Exercise =>
Please report every line in the entries that contains the string "Grip".
======== Records for this exercise
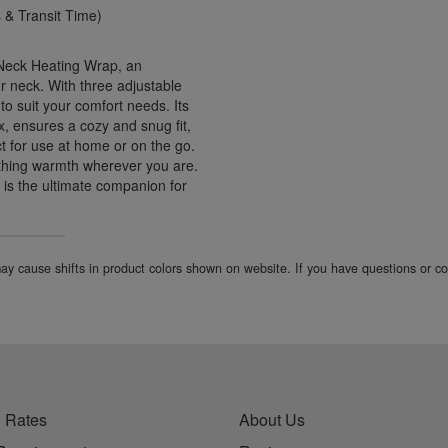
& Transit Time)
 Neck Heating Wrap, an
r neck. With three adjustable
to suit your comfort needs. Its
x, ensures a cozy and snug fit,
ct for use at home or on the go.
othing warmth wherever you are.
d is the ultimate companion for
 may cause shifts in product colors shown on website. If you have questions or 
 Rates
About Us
================
======== Records for this exercise
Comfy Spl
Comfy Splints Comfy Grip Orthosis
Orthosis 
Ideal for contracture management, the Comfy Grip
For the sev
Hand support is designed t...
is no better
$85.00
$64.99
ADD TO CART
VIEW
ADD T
================
Reply to the task =>
Comfy Splints Comfy Grip Orthosis
Ideal for contracture management, the Comfy Grip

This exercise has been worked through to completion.